I find it so annoying that we put our looks into the hands of people who act like they’ve listened to what you’ve asked for, but then do something completely different – and maybe it’s a British thing, or maybe by the time you don’t like what they’re doing, it’s too late – but I thank them, pay my money and say ‘it looks great’. Maybe I need to change my attitude, but does anyone else have the same problem? I love having short hair, but pretty much every time I have it trimmed, it’s awful for 2 weeks, then I like it for a week or so, then it gets too long and needs cutting again. I think I’m just going to grow it out, it’ll be much easier to explain ‘I want a bob’ than to explain what kind of crop I want.
Michelle Williams has long been my hair idol:
I know I should be philosophical about the whole bad hair cut thing, but I find it does matter, it’s not enough to say ‘oh, it’ll grow out’ because I feel unattractive and it’s not like I think I’m the most beautiful person in the world, but I don’t like looking like a less attractive version of myself than I know I can be (if that makes sense). Maybe that just makes me vain – I wouldn’t deny that I’m vain (e.g. I don’t like wearing my glasses if I know I’m meeting new people). I don’t want to go back to having my hair as long as in the first photo – those curls are the result of lots and lots of product and hours of curling it with tongs and it still dropped out – and I don’t think it suits me, but I don’t know what the solution is if I’m unhappy with my short hair when it’s cut but I don’t want it long again.

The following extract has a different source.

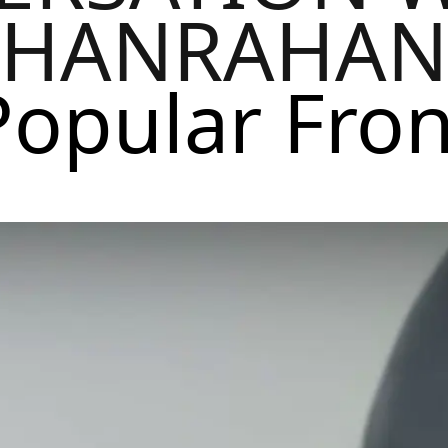
HANRAHAN
Popular Fron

Sorry to rant, but I feel like my hair is a big part of my body image and how I feel I am putting myself out in the world. People always say that ‘normal people’ have body image issues because of models and actresses being so thin, and I think I feel almost permanently inadequate about my hair because it doesn’t look like some actress’s – an actress who probably has a hairdresser on staff, and certainly has hairdressers styling them for the red carpet. I used to want hair like Zooey Deschanel’s, but then I realised she has hairdressers and probably some hair pieces in there to make it look so thick. I can’t achieve what they can achieve, so I guess I need to stop trying. And find a better hairdresser who listens to what I want!